■ **Task description**
Among the entries below, how many lines have the string "screenshot" in them? Only the number should be given.

▶

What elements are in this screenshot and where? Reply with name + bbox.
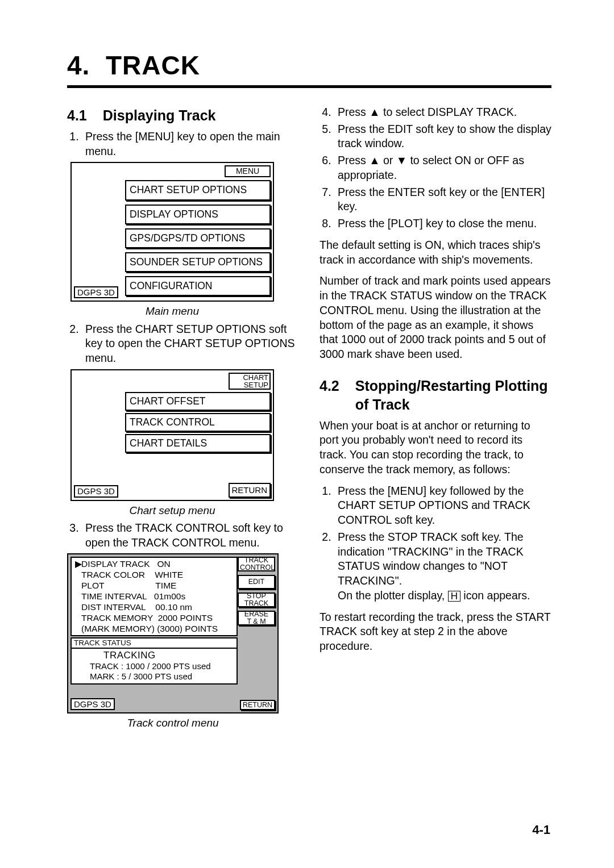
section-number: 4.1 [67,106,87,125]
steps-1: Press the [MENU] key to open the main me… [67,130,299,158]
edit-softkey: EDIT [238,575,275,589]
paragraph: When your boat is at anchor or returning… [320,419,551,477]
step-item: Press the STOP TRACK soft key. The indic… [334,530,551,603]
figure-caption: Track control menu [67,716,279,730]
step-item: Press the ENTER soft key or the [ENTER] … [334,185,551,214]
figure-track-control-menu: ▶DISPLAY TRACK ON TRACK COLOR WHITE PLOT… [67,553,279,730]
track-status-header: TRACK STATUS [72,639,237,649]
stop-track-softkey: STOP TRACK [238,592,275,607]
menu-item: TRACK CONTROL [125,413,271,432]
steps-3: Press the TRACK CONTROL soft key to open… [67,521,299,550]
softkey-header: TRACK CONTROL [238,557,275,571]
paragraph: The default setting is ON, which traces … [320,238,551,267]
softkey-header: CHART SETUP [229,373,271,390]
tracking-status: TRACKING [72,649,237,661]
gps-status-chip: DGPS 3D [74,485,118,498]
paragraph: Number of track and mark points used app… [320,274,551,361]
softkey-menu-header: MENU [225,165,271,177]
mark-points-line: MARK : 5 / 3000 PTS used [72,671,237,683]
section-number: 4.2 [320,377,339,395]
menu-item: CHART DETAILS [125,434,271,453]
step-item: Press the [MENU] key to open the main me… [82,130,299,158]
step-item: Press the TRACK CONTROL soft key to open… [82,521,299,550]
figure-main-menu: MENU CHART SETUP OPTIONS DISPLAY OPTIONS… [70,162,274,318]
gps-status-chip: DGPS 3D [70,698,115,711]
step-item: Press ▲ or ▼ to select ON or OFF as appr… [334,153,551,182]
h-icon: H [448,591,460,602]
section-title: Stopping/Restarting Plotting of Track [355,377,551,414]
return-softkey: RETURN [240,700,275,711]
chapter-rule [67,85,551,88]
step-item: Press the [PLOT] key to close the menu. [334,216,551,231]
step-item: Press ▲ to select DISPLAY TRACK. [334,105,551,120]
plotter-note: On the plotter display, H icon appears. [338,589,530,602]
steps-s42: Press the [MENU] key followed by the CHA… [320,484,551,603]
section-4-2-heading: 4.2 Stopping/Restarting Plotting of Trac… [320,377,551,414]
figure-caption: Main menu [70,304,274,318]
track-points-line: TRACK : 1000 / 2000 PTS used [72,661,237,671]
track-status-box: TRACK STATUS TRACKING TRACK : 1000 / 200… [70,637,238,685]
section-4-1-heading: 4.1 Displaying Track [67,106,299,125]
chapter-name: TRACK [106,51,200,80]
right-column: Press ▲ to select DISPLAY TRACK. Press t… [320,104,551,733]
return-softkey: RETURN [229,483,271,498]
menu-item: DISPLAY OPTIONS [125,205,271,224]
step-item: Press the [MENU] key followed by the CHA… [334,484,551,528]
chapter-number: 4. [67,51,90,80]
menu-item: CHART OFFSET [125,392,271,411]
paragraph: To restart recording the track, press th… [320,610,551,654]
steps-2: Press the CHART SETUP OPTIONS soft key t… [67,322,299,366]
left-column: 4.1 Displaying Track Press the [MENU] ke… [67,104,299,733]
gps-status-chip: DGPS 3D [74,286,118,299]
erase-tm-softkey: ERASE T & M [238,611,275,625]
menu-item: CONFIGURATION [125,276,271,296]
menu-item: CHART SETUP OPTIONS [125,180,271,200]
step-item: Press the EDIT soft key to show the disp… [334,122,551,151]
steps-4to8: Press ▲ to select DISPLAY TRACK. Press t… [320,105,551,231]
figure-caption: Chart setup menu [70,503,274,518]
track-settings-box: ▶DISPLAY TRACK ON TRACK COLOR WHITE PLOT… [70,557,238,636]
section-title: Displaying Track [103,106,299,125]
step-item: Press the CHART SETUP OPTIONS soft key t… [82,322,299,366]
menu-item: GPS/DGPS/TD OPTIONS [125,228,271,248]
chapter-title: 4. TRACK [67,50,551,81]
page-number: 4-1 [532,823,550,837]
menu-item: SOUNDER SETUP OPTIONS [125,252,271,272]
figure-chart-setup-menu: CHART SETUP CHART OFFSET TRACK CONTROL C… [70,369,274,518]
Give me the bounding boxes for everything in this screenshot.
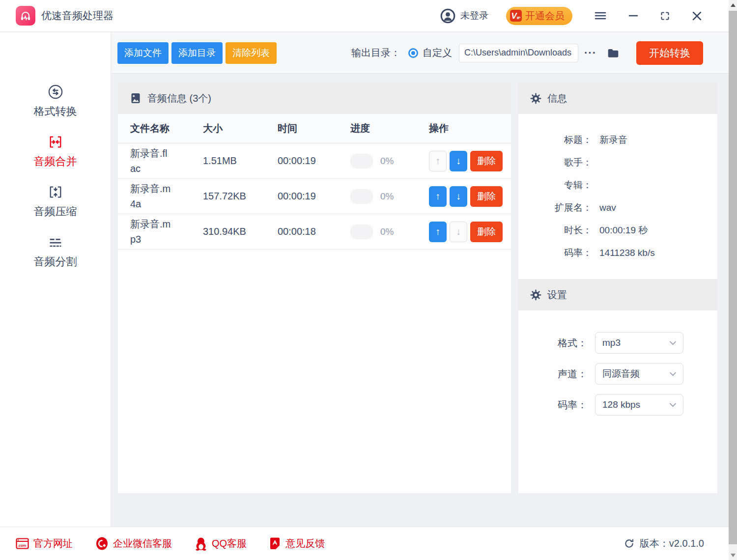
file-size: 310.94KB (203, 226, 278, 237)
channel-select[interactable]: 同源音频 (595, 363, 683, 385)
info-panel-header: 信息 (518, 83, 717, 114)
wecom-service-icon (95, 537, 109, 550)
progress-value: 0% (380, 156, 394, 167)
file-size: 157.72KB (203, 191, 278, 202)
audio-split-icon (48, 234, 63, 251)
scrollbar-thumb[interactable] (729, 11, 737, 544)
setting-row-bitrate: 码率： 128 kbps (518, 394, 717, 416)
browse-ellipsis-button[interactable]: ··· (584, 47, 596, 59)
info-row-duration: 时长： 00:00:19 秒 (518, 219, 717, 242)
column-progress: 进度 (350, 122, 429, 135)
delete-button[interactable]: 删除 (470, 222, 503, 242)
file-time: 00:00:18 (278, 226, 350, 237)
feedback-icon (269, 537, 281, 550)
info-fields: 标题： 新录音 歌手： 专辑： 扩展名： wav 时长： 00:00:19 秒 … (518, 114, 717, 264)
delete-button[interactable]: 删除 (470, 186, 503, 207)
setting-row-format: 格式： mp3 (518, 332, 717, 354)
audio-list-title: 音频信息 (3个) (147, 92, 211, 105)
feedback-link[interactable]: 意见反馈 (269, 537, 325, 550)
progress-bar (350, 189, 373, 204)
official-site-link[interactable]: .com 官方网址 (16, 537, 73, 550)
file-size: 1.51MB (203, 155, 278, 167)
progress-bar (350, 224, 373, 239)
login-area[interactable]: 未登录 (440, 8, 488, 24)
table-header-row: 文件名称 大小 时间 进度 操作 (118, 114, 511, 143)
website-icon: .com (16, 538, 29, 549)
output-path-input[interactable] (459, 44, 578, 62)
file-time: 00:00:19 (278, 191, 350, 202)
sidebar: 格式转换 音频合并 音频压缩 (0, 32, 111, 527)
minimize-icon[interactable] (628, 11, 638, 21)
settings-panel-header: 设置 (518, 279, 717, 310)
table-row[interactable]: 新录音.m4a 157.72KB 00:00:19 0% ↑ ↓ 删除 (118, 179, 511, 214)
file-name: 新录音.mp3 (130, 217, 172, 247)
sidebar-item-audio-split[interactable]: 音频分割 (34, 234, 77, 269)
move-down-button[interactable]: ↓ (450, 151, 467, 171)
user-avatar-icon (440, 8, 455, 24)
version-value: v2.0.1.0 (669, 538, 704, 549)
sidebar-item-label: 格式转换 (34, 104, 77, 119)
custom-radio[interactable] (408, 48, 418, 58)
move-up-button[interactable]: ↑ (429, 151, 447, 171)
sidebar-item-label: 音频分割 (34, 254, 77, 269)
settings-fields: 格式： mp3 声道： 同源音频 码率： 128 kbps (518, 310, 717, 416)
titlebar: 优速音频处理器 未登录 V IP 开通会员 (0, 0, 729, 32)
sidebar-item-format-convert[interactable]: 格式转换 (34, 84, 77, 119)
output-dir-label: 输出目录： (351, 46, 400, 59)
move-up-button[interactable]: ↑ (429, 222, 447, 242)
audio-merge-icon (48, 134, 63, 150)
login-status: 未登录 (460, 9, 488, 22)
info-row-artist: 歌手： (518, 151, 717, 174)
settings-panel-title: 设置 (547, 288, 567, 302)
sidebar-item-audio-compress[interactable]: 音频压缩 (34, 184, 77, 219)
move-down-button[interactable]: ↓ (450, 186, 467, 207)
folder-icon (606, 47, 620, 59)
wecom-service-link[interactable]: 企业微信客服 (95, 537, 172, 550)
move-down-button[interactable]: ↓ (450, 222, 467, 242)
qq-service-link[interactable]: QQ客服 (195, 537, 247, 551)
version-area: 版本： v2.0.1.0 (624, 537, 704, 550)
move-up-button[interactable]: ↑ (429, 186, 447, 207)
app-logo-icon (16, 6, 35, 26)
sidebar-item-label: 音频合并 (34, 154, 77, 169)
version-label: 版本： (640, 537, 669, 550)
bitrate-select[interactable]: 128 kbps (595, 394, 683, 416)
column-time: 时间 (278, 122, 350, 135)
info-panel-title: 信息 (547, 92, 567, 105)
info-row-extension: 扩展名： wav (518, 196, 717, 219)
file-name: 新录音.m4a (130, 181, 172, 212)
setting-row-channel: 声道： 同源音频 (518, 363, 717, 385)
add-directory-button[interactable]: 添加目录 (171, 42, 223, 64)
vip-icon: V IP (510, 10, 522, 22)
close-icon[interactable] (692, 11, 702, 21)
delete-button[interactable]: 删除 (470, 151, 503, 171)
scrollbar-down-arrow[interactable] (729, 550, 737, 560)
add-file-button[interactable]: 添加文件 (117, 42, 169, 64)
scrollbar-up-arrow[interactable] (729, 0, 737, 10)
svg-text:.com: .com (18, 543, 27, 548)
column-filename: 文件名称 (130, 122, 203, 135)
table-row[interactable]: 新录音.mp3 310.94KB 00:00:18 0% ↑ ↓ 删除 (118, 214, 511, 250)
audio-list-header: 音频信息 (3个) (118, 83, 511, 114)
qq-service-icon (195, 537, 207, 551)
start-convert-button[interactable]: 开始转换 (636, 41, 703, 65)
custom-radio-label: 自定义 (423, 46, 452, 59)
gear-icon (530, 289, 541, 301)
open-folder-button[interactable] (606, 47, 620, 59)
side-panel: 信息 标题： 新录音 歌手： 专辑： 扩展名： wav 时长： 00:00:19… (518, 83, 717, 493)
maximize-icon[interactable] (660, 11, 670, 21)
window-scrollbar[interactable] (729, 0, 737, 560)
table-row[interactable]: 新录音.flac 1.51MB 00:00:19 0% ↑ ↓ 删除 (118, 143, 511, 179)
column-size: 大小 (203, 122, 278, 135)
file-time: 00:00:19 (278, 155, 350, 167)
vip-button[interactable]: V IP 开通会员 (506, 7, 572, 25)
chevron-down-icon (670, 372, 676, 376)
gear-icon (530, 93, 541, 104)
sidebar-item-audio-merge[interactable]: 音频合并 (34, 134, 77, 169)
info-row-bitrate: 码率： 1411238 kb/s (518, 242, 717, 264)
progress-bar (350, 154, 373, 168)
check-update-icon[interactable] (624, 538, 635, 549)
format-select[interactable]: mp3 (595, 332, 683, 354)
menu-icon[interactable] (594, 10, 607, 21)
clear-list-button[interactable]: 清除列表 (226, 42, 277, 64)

◀

■ **Task result**
2